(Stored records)
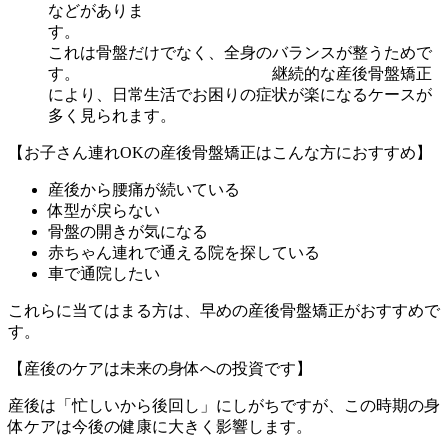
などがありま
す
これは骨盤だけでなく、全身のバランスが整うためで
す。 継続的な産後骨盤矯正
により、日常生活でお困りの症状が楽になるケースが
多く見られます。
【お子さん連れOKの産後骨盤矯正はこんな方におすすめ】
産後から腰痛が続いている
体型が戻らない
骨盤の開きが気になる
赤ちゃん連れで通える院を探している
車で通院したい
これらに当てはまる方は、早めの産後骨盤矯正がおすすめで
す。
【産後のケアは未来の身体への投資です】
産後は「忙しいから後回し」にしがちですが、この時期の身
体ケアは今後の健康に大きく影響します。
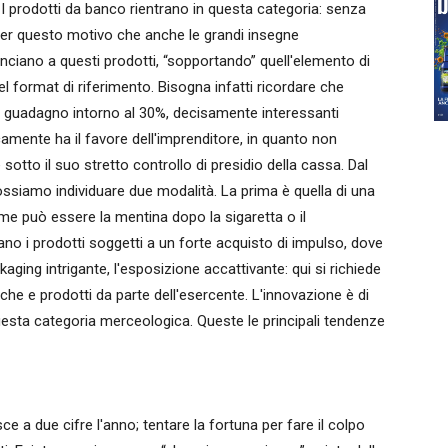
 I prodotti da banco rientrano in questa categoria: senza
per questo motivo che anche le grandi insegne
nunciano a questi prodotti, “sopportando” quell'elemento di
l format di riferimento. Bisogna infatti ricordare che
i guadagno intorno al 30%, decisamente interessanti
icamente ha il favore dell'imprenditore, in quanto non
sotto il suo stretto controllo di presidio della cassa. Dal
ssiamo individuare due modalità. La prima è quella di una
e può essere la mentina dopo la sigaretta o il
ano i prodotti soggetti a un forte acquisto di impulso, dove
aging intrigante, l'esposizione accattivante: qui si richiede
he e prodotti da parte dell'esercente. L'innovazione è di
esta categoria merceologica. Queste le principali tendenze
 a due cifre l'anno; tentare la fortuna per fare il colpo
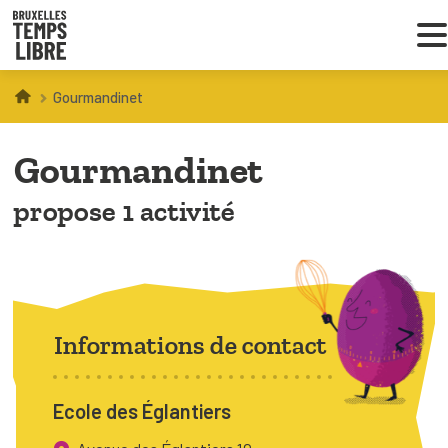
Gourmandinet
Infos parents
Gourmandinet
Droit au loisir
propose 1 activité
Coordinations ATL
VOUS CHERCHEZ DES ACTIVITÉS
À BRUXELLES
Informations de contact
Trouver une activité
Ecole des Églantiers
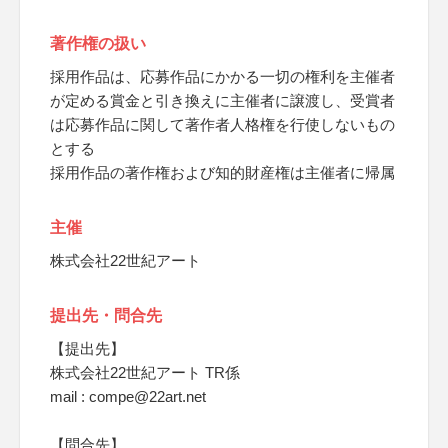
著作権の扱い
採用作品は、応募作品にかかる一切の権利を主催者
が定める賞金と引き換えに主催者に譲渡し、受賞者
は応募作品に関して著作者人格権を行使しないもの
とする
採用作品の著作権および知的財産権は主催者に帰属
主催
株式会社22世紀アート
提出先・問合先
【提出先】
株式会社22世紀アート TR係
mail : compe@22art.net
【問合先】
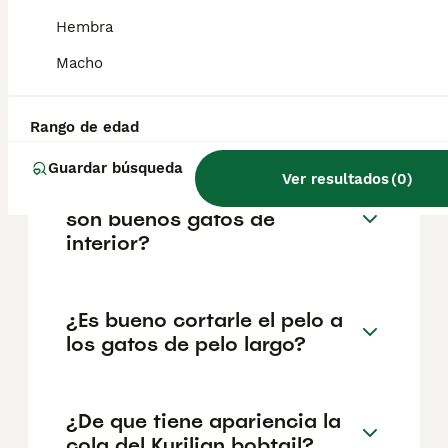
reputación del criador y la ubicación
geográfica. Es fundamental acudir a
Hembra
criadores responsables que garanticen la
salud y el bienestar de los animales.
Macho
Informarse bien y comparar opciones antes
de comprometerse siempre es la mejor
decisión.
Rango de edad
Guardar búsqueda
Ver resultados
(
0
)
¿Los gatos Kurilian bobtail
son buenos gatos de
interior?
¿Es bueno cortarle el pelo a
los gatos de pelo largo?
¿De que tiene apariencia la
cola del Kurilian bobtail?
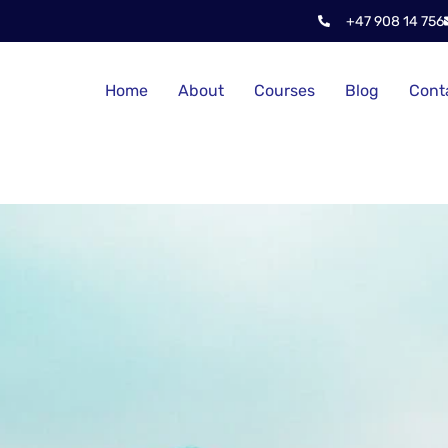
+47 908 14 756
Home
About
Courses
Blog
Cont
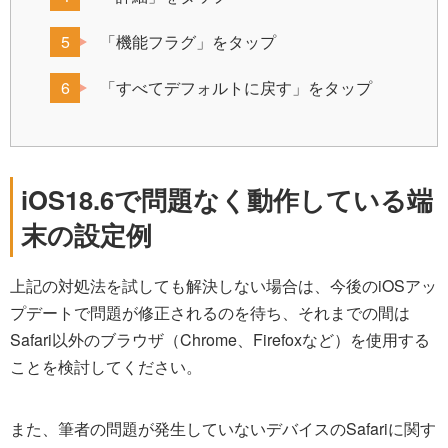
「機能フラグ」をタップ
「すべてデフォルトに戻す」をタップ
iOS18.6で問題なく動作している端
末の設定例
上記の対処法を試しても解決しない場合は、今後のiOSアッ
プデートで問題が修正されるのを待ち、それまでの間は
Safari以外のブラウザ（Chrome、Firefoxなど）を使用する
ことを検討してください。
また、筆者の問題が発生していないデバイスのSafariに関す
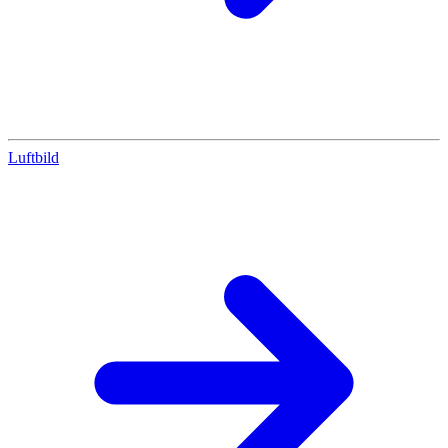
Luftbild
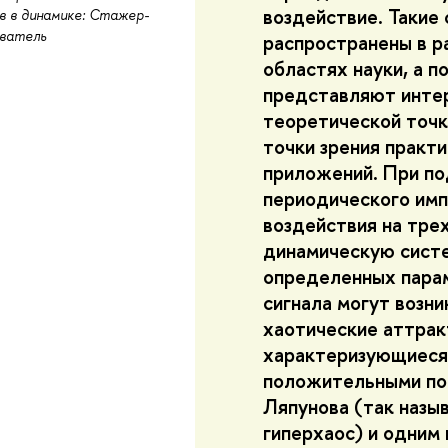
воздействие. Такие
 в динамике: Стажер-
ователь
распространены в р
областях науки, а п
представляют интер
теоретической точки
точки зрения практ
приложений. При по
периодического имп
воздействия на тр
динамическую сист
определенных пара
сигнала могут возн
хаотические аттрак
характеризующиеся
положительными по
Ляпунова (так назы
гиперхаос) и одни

*Task requirements:* Scan the records for the string "prodotti". Copy each line in which it appears.

*Exercise answer:*
 I prodotti da banco rientrano in questa categoria: senza
nunciano a questi prodotti, “sopportando” quell'elemento di
ano i prodotti soggetti a un forte acquisto di impulso, dove
he e prodotti da parte dell'esercente. L'innovazione è di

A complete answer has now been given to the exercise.